Your proposals are interesting...
PNG prediction approach is a very interesting way to improve compression of pulse data.
I think that file size is important but is not the main goal. I don't care if a file take 100kb or 50kb... We will store them in SDcards mainly.
Anyway I think that the first step is create a consensus/accord about the main goals/features the format must have, and how prioritize them. Once all agreed about the goals/priorities we could start think about the best approach.
Which are your goals for a new possible format?
In case it was missed, I’ll repeat my suggestion:
Since the zero-crossing times will be very similar, a format based on deltas and simple Huffman compression should already keep the file size down by a lot, and would be simple to implement, stream incrementally, emulate in real-time, and process digitally with threshold values.
Is there any reason to make it more complex than simply that?
The wait, reverse polarity, short/long, etc.,things mentioned earlier to me seem just unnecessary different ways to express the time deltas between zero crossings. Some feature like “semantic data”, I don’t know what the purpose of that would be other than to complicate the format. Metadata also seems unnecessary, but regardless to add a metadata block to any format is fairly trivial.
I agree with you Grauw, but there's some metadata that could be useful for some purposes. E.g. the file type of the loader, so that it is easy to derive how to load the software.
But if a “CAS2” generation tool can determine that, so can the emulator by just processing the data and extracting the file headers, right? And then you’re not reliant on complicating the file format and don’t put burden on the ripper / ripping tools (which, if there is an error or mistake, aren’t as easy to correct once the files are out there).
You already do this with WAV in openMSX I think, though due to the way this suggested format is encoded it would be a bit simpler. Some byte reader class with “CAS2” data as input and bytes as output shouldn’t be too hard to make. Ones and zeroes are easy to find by just comparing the zero crossing delta times against a threshold.
I would say, the format should only include extra data which requires manual intervention because it can’t be derived from the data stream itself. But I have doubts that there is that kind of data.
I agree with you Grauw, but there's some metadata that could be useful for some purposes. E.g. the file type of the loader, so that it is easy to derive how to load the software.
.CAS files don't have Metadata and OpenMSX knows what load commands to use so it's not overly important but even then if you set a file naming system similar to TOSEC then you have all the information you need in the filename.
With CAS no such metadata is necessary because the format is on such high level that inspecting the first few bytes directly reveals the MSX file format and thus the loading instruction.
In case it was missed, I’ll repeat my suggestion:
Since the zero-crossing times will be very similar, a format based on deltas and simple Huffman compression should already keep the file size down by a lot, and would be simple to implement, stream incrementally, emulate in real-time, and process digitally with threshold values.

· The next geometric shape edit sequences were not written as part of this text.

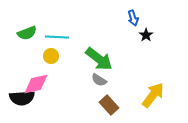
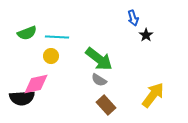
brown rectangle: moved 3 px left
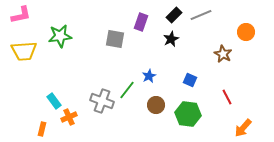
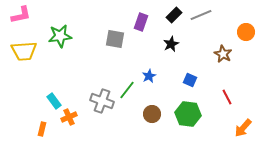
black star: moved 5 px down
brown circle: moved 4 px left, 9 px down
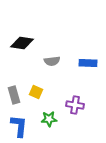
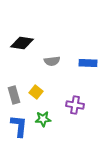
yellow square: rotated 16 degrees clockwise
green star: moved 6 px left
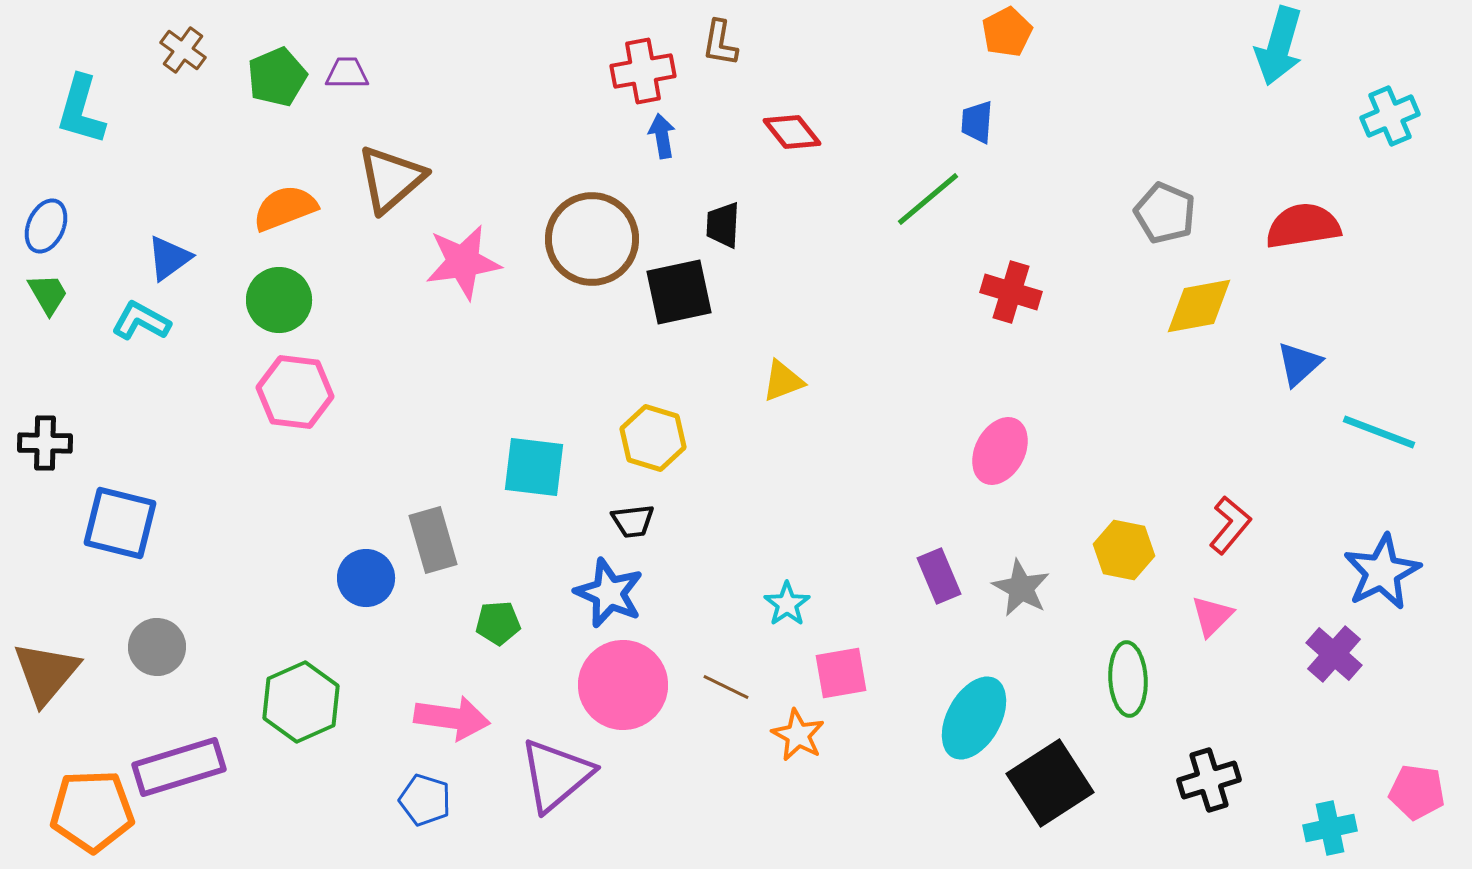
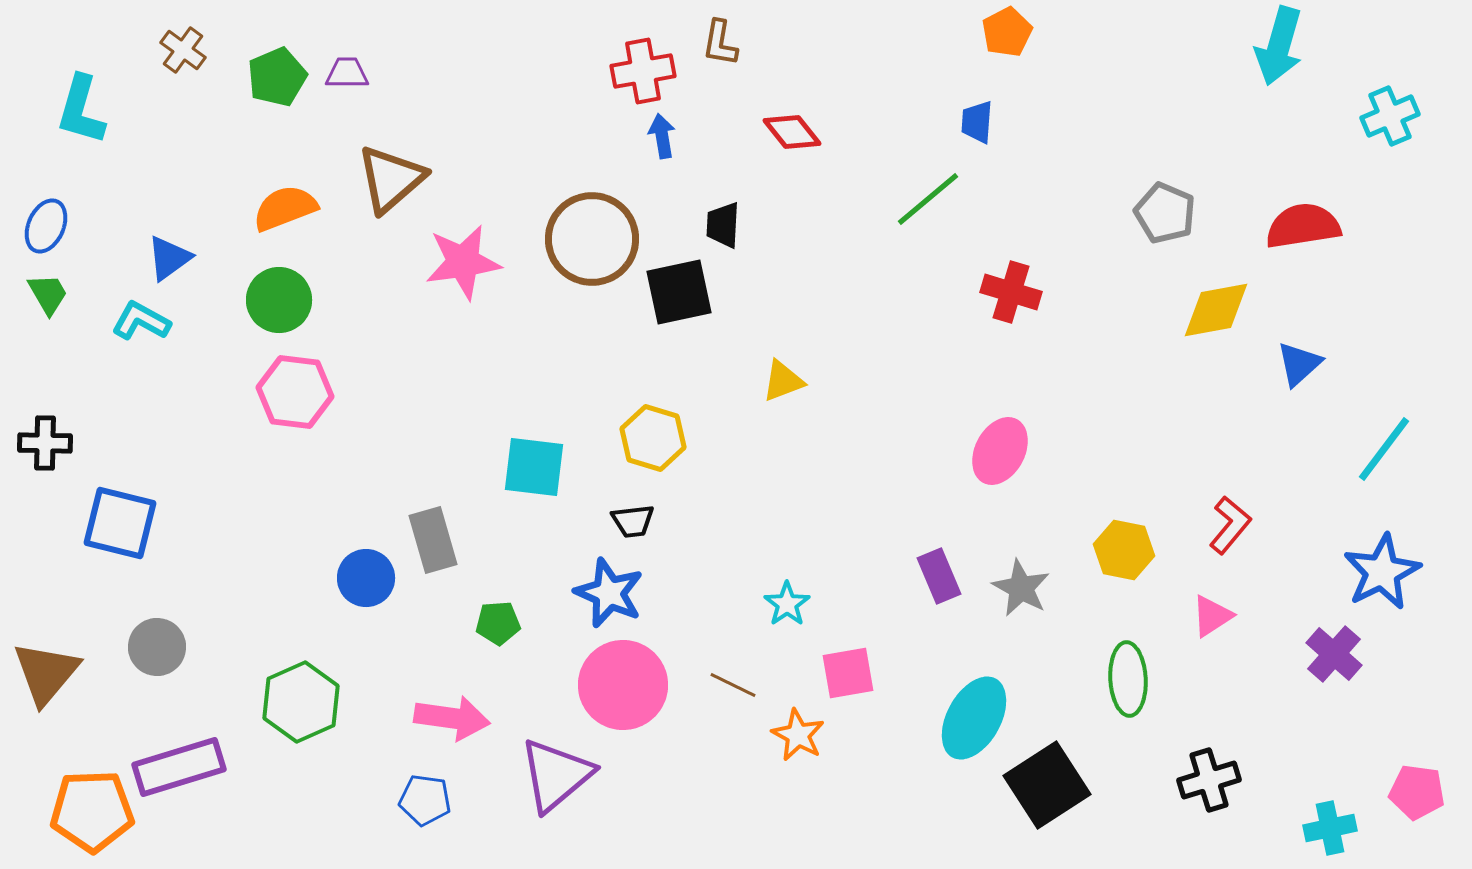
yellow diamond at (1199, 306): moved 17 px right, 4 px down
cyan line at (1379, 432): moved 5 px right, 17 px down; rotated 74 degrees counterclockwise
pink triangle at (1212, 616): rotated 12 degrees clockwise
pink square at (841, 673): moved 7 px right
brown line at (726, 687): moved 7 px right, 2 px up
black square at (1050, 783): moved 3 px left, 2 px down
blue pentagon at (425, 800): rotated 9 degrees counterclockwise
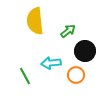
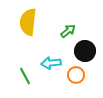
yellow semicircle: moved 7 px left, 1 px down; rotated 12 degrees clockwise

Is there any reason to make it more complex than simply that?
The wait, reverse polarity, short/long, etc.,things mentioned earlier to me seem just unnecessary different ways to express the time deltas between zero crossings. Some feature like “semantic data”, I don’t know what the purpose of that would be other than to complicate the format. Metadata also seems unnecessary, but regardless to add a metadata block to any format is fairly trivial.
They model the reality behind 99% of tape signals: that there's the encoding on the one hand, the encoded data on the other.
By modelling reality, you get a minimal file size.
That the benefit. As to the cost: the instruction set proposed — seven instructions, no side effects — is so trivial as to be implementable in one line per instruction.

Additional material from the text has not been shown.